### [WHAT YOU WILL DO]
Required from the data below: the exact lines starting at the line containing "הרב בן ציון מוצפי" and ending at the line containing "I tym sposobem", with both ends kept and all pictures dropped.

Collected data:
________________________

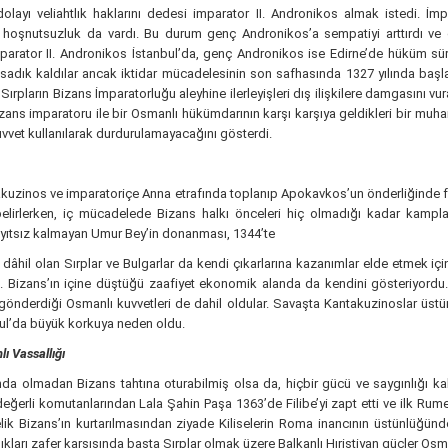
ayı veliahtlık haklarını dedesi imparator II. Andronikos almak istedi. İm
oşnutsuzluk da vardı. Bu durum genç Andronikos’a sempatiyi arttırdı ve ona
imparator II. Andronikos İstanbul’da, genç Andronikos ise Edirne’de hüküm s
sadık kaldılar ancak iktidar mücadelesinin son safhasında 1327 yılında başl
Sırpların Bizans İmparatorluğu aleyhine ilerleyişleri dış ilişkilere damgasını vu
izans imparatoru ile bir Osmanlı hükümdarının karşı karşıya geldikleri bir mu
kuvvet kullanılarak durdurulamayacağını gösterdi.
ntakuzinos ve imparatoriçe Anna etrafında toplanıp Apokavkos’un önderliğinde 
 belirlerken, iç mücadelede Bizans halkı önceleri hiç olmadığı kadar kamplar
ayıtsız kalmayan Umur Bey’in donanması, 1344’te
a dâhil olan Sırplar ve Bulgarlar da kendi çıkarlarına kazanımlar elde etmek iç
i. Bizans’ın içine düştüğü zaafiyet ekonomik alanda da kendini gösteriyordu. 
önderdiği Osmanlı kuvvetleri de dahil oldular. Savaşta Kantakuzinoslar üstü
bul’da büyük korkuya neden oldu.
ı Vassallığı
a olmadan Bizans tahtına oturabilmiş olsa da, hiçbir gücü ve saygınlığı kalm
eğerli komutanlarından Lala Şahin Paşa 1363’de Filibe’yi zapt etti ve ilk Rumeli
Bizans’ın kurtarılmasından ziyade Kiliselerin Roma inancının üstünlüğünde bir
kları zafer karşısında başta Sırplar olmak üzere Balkanlı Hıristiyan güçler Osmanl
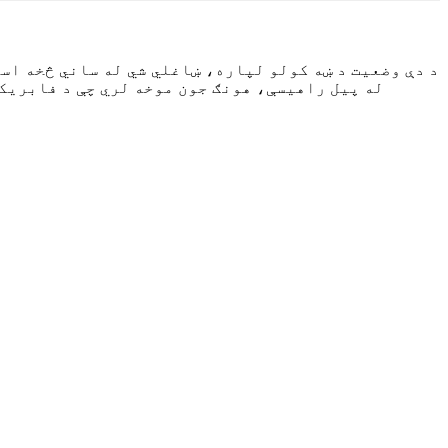
له پیل راهیسې، هونګ جون موخه لري چې د فابریک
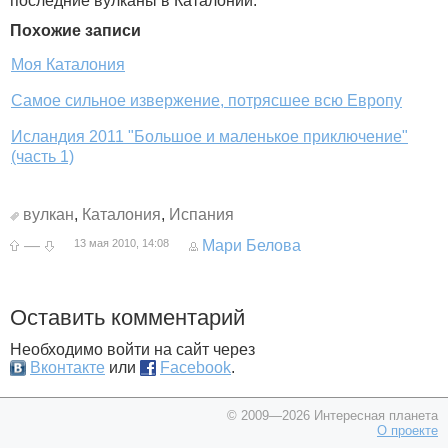
последние вулканы в Каталонии.
Похожие записи
Моя Каталония
Самое сильное извержение, потрясшее всю Европу
Исландия 2011 "Большое и маленькое приключение"
(часть 1)
вулкан
,
Каталония
,
Испания
—
13 мая 2010, 14:08
Мари Белова
Оставить комментарий
Необходимо войти на сайт через
Вконтакте
или
Facebook
.
© 2009—2026 Интересная планета
О проекте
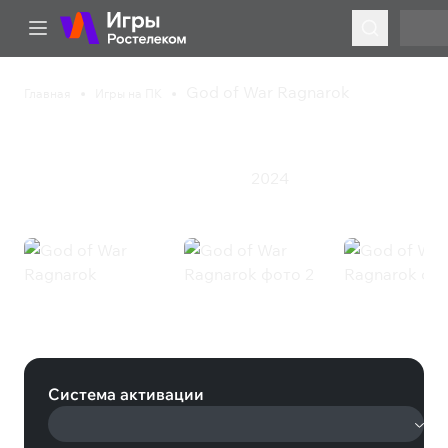
God of War Ragnarok
Главная
Игры на ПК
God of War Ragnarok
2024
Приключения
Экшен
Ролевая игра
God of War Ragnarok (Steam)
Система активации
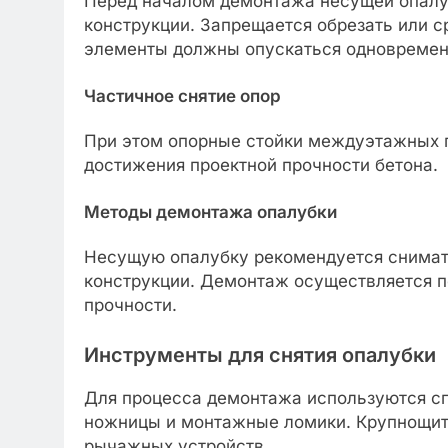
Перед началом демонтажа несущей опалу
конструкции. Запрещается обрезать или с
элементы должны опускаться одновремен
Частичное снятие опор
При этом опорные стойки междуэтажных п
достижения проектной прочности бетона.
Методы демонтажа опалубки
Несущую опалубку рекомендуется снимать
конструкции. Демонтаж осуществляется 
прочности.
Инструменты для снятия опалубки
Для процесса демонтажа используются с
ножницы и монтажные ломики. Крупнощит
рычажных устройств.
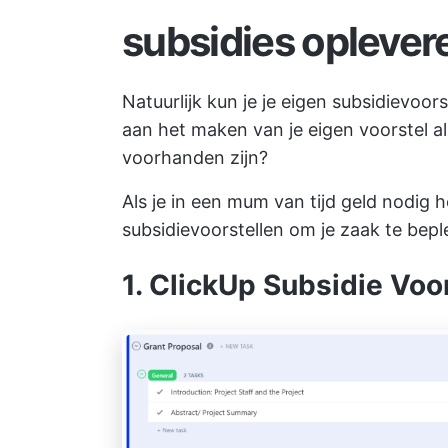
subsidies oplever
Natuurlijk kun je je eigen subsidievo
aan het maken van je eigen voorstel al
voorhanden zijn?
Als je in een mum van tijd geld nodig 
subsidievoorstellen om je zaak te bepl
1. ClickUp Subsidie Voo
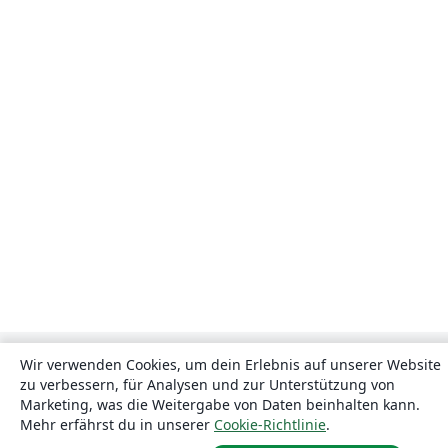
Wir verwenden Cookies, um dein Erlebnis auf unserer Website
zu verbessern, für Analysen und zur Unterstützung von
Marketing, was die Weitergabe von Daten beinhalten kann.
Mehr erfährst du in unserer
Cookie-Richtlinie
.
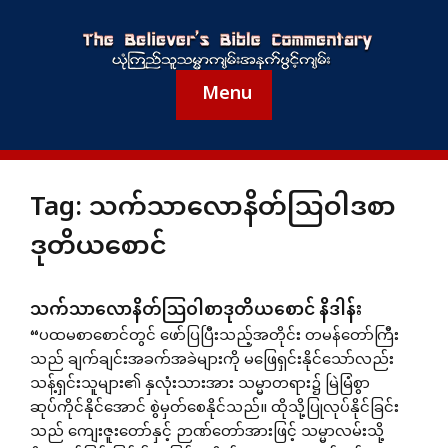
Menu
Tag:
သက်သာလောနိတ်သြဝါဒစာ
ဒုတိယစောင်
သက်သာလောနိတ်ဩဝါစာဒုတိယစောင် နိဒါန်း
“ပထမစာစောင်တွင် ဖော်ပြပြီးသည့်အတိုင်း တမန်တော်ကြီး
သည် ချက်ချင်းအခက်အခဲများကို မဖြေရှင်းနိုင်သော်လည်း
သန့်ရှင်းသူများ၏ နှလုံးသားအား သမ္မာတရား၌ မြဲမြံစွာ
ဆုပ်ကိုင်နိုင်အောင် စွဲမှတ်စေနိုင်သည်။ ထိုသို့ပြုလုပ်နိုင်ခြင်း
သည် ကျေးဇူးတော်နှင့် ဉာဏ်တော်အားဖြင့် သမ္မာလမ်းသို့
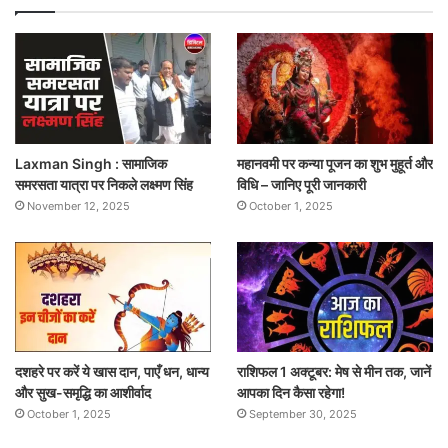
Laxman Singh : सामाजिक
महानवमी पर कन्या पूजन का शुभ मुहूर्त और
समरसता यात्रा पर निकले लक्ष्मण सिंह
विधि – जानिए पूरी जानकारी
November 12, 2025
October 1, 2025
दशहरे पर करें ये खास दान, पाएँ धन, धान्य
राशिफल 1 अक्टूबर: मेष से मीन तक, जानें
और सुख-समृद्धि का आशीर्वाद
आपका दिन कैसा रहेगा!
October 1, 2025
September 30, 2025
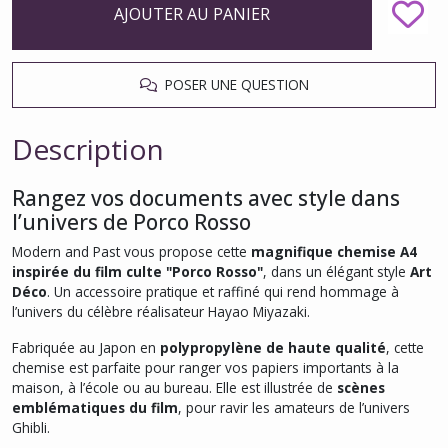
AJOUTER AU PANIER
POSER UNE QUESTION
Description
Rangez vos documents avec style dans
l’univers de Porco Rosso
Modern and Past vous propose cette
magnifique chemise A4
inspirée du film culte "Porco Rosso"
, dans un élégant style
Art
Déco
. Un accessoire pratique et raffiné qui rend hommage à
l’univers du célèbre réalisateur Hayao Miyazaki.
Fabriquée au Japon en
polypropylène de haute qualité
, cette
chemise est parfaite pour ranger vos papiers importants à la
maison, à l’école ou au bureau. Elle est illustrée de
scènes
emblématiques du film
, pour ravir les amateurs de l’univers
Ghibli.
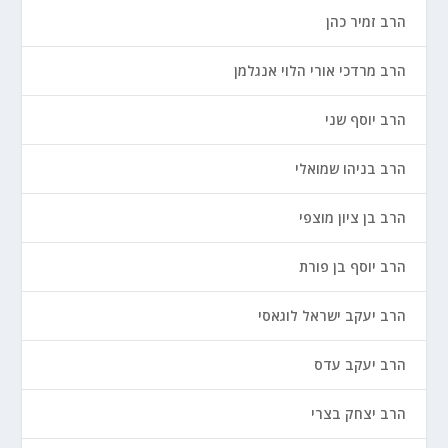
הרב זמיר כהן
הרב מרדכי אורי הלוי אנגלמן
הרב יוסף שני
הרב בניהו שמואלי
הרב בן ציון מוצפי
הרב יוסף בן פורת
הרב יעקב ישראל לוגאסי
הרב יעקב עדס
הרב יצחק בצרי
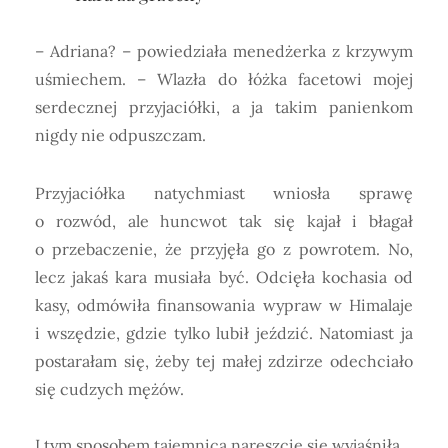
– Adriana? – powiedziała menedżerka z krzywym
uśmiechem. – Wlazła do łóżka facetowi mojej
serdecznej przyjaciółki, a ja takim panienkom
nigdy nie odpuszczam.
Przyjaciółka natychmiast wniosła sprawę
o rozwód, ale huncwot tak się kajał i błagał
o przebaczenie, że przyjęła go z powrotem. No,
lecz jakaś kara musiała być. Odcięła kochasia od
kasy, odmówiła finansowania wypraw w Himalaje
i wszędzie, gdzie tylko lubił jeździć. Natomiast ja
postarałam się, żeby tej małej zdzirze odechciało
się cudzych mężów.
I tym sposobem tajemnica nareszcie się wyjaśniła.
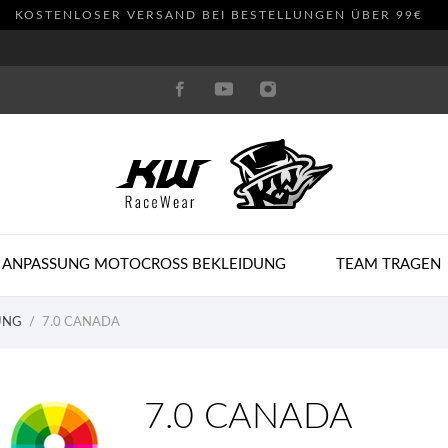
KOSTENLOSER VERSAND BEI BESTELLUNGEN ÜBER 99€
 ANPASSUNG MOTOCROSS BEKLEIDUNG
TEAM TRAGEN
UNG
7.0 CANADA
7.0 CANADA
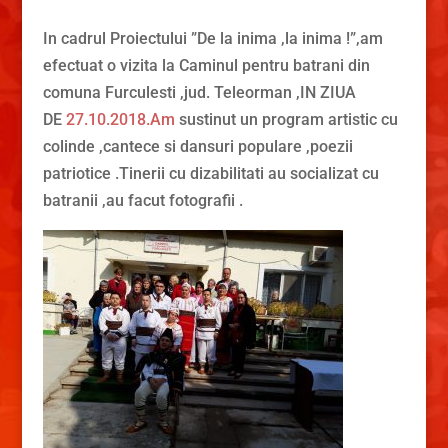
In cadrul Proiectului ”De la inima ,la inima !”,am
efectuat o vizita la Caminul pentru batrani din
comuna Furculesti ,jud. Teleorman ,IN ZIUA
DE
27.10.2018.Am
sustinut un program artistic cu
colinde ,cantece si dansuri populare ,poezii
patriotice .Tinerii cu dizabilitati au socializat cu
batranii ,au facut fotografii .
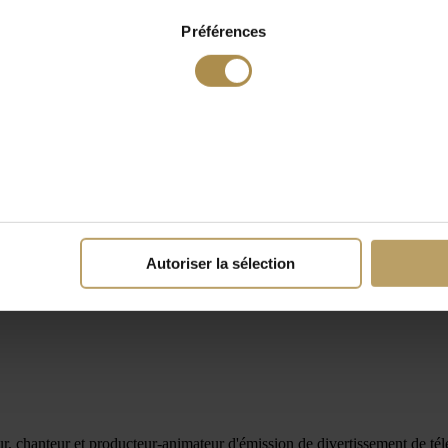
Préférences
Autoriser la sélection
r, chanteur et producteur-animateur d'émission de divertissement de télév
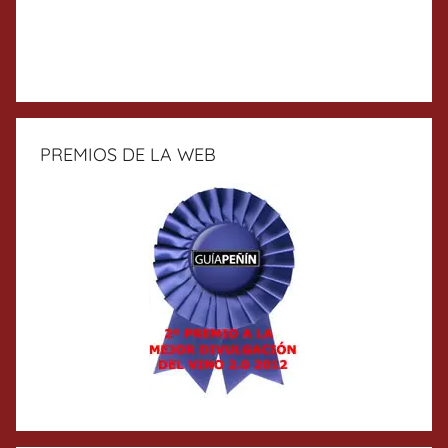
PREMIOS DE LA WEB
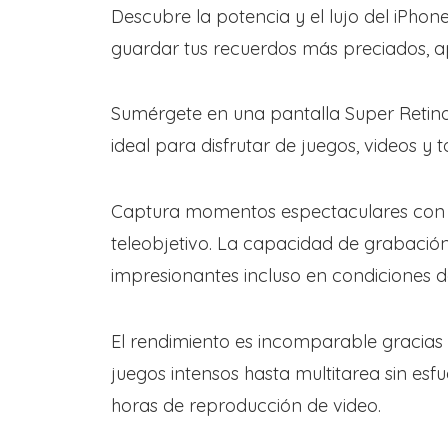
Descubre la potencia y el lujo del iPho
guardar tus recuerdos más preciados, a
Sumérgete en una pantalla Super Retina 
ideal para disfrutar de juegos, videos y
Captura momentos espectaculares con la
teleobjetivo. La capacidad de grabació
impresionantes incluso en condiciones d
El rendimiento es incomparable gracias a
juegos intensos hasta multitarea sin esf
horas de reproducción de video.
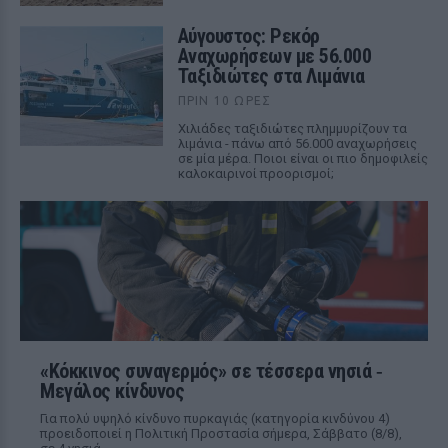
Αύγουστος: Ρεκόρ
Αναχωρήσεων με 56.000
Ταξιδιώτες στα Λιμάνια
ΠΡΙΝ 10 ΏΡΕΣ
Χιλιάδες ταξιδιώτες πλημμυρίζουν τα
λιμάνια - πάνω από 56.000 αναχωρήσεις
σε μία μέρα. Ποιοι είναι οι πιο δημοφιλείς
καλοκαιρινοί προορισμοί;
«Κόκκινος συναγερμός» σε τέσσερα νησιά ‑
Μεγάλος κίνδυνος
Για πολύ υψηλό κίνδυνο πυρκαγιάς (κατηγορία κινδύνου 4)
προειδοποιεί η Πολιτική Προστασία σήμερα, Σάββατο (8/8),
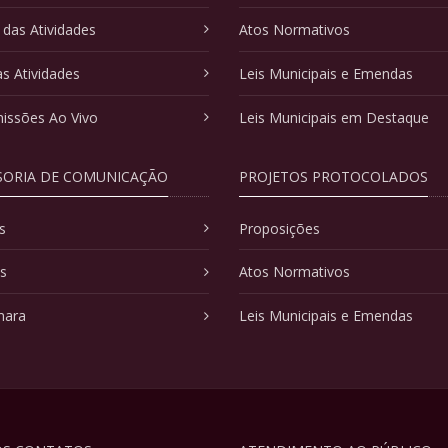
 das Atividades
Atos Normativos
as Atividades
Leis Municipais e Emendas
issões Ao Vivo
Leis Municipais em Destaque
SORIA DE COMUNICAÇÃO
PROJETOS PROTOCOLADOS
s
Proposições
as
Atos Normativos
mara
Leis Municipais e Emendas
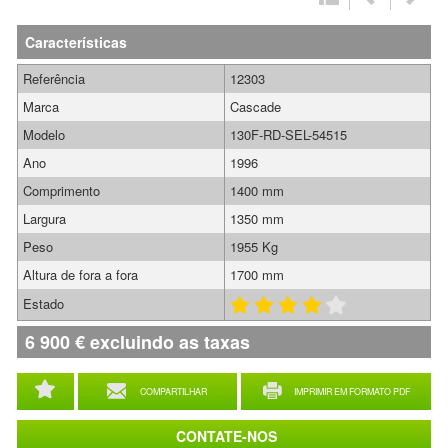
Características
Referência
12303
Marca
Cascade
Modelo
130F-RD-SEL-54515
Ano
1996
Comprimento
1400 mm
Largura
1350 mm
Peso
1955 Kg
Altura de fora a fora
1700 mm
Estado
6 900
€
excluindo as taxas
COMPARTILHAR
IMPRIMIR EM FORMATO PDF
CONTATE-NOS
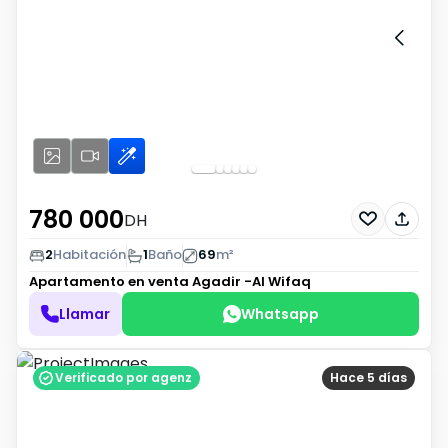
780 000
DH
2
Habitación
1
Baño
69
m²
Apartamento en venta
Agadir -Al Wifaq
Llamar
Whatsapp
Verificado por agenz
Hace 5 días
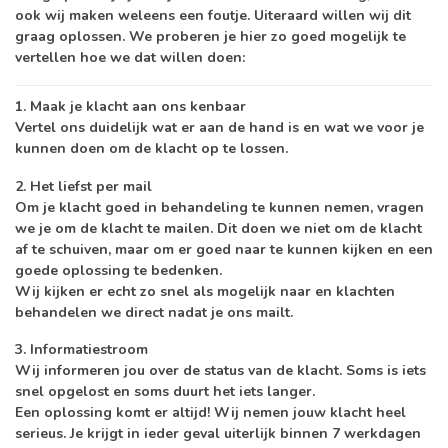
ook wij maken weleens een foutje. Uiteraard willen wij dit
graag oplossen. We proberen je hier zo goed mogelijk te
vertellen hoe we dat willen doen:
1. Maak je klacht aan ons kenbaar
Vertel ons duidelijk wat er aan de hand is en wat we voor je
kunnen doen om de klacht op te lossen.
2. Het liefst per mail
Om je klacht goed in behandeling te kunnen nemen, vragen
we je om de klacht te mailen. Dit doen we niet om de klacht
af te schuiven, maar om er goed naar te kunnen kijken en een
goede oplossing te bedenken.
Wij kijken er echt zo snel als mogelijk naar en klachten
behandelen we direct nadat je ons mailt.
3. Informatiestroom
Wij informeren jou over de status van de klacht. Soms is iets
snel opgelost en soms duurt het iets langer.
Een oplossing komt er altijd! Wij nemen jouw klacht heel
serieus. Je krijgt in ieder geval uiterlijk binnen 7 werkdagen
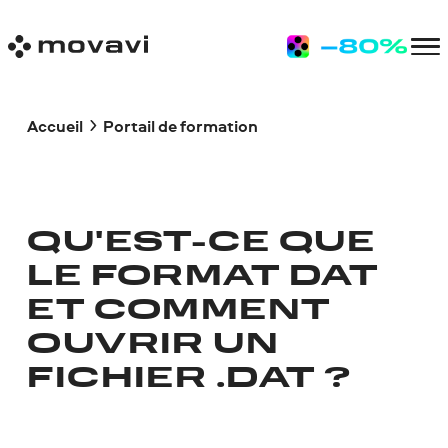
Accueil
Portail de formation
QU'EST-CE QUE
LE FORMAT DAT
ET COMMENT
OUVRIR UN
FICHIER .DAT ?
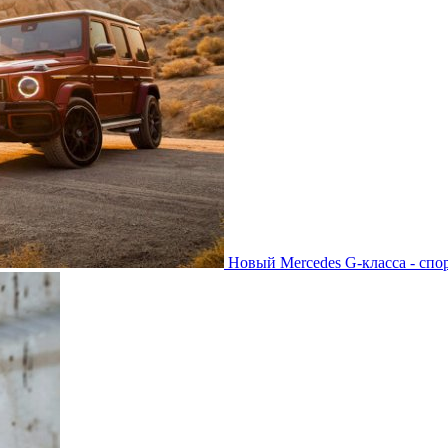
Новый Mercedes G-класса - спо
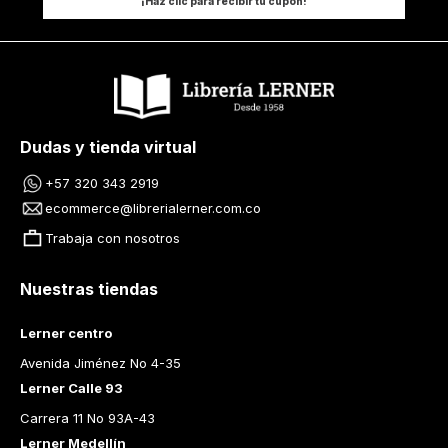
¡Haz clic para recibir tu cupón!
Dudas y tienda virtual
+57 320 343 2919
ecommerce@librerialerner.com.co
Trabaja con nosotros
Nuestras tiendas
Lerner centro
Avenida Jiménez No 4-35
Lerner Calle 93
Carrera 11 No 93A-43
Lerner Medellín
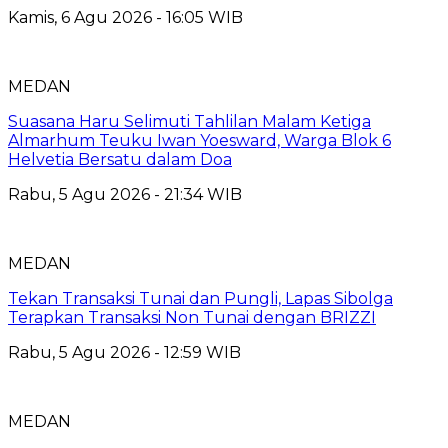
Kamis, 6 Agu 2026 - 16:05 WIB
MEDAN
Suasana Haru Selimuti Tahlilan Malam Ketiga
Almarhum Teuku Iwan Yoesward, Warga Blok 6
Helvetia Bersatu dalam Doa
Rabu, 5 Agu 2026 - 21:34 WIB
MEDAN
Tekan Transaksi Tunai dan Pungli, Lapas Sibolga
Terapkan Transaksi Non Tunai dengan BRIZZI
Rabu, 5 Agu 2026 - 12:59 WIB
MEDAN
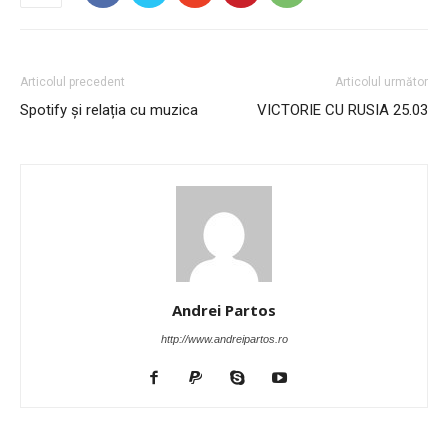
Articolul precedent
Articolul următor
Spotify și relația cu muzica
VICTORIE CU RUSIA 25.03
Andrei Partos
http://www.andreipartos.ro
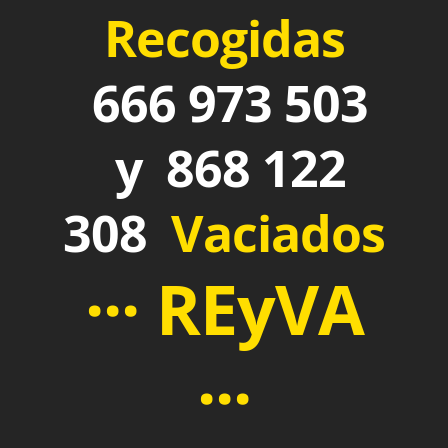
Recogidas
666 973 503
y 868 122
308
Vaciados
··· REyVA
···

________________________

### [SOLUTION TO THIS EXERCISE]
הרב בן ציון מוצפי
הרב יוסף בן פורת
הרב יעקב ישראל לוגאסי
הרב יעקב עדס
הרב יצחק בצרי
– Adriana? – powiedziała menedżerka z krzywym
uśmiechem. – Wlazła do łóżka facetowi mojej
serdecznej przyjaciółki, a ja takim panienkom
nigdy nie odpuszczam.
Przyjaciółka natychmiast wniosła sprawę
o rozwód, ale huncwot tak się kajał i błagał
o przebaczenie, że przyjęła go z powrotem. No,
lecz jakaś kara musiała być. Odcięła kochasia od
kasy, odmówiła finansowania wypraw w Himalaje
i wszędzie, gdzie tylko lubił jeździć. Natomiast ja
postarałam się, żeby tej małej zdzirze odechciało
się cudzych mężów.
I tym sposobem tajemnica nareszcie się wyjaśniła.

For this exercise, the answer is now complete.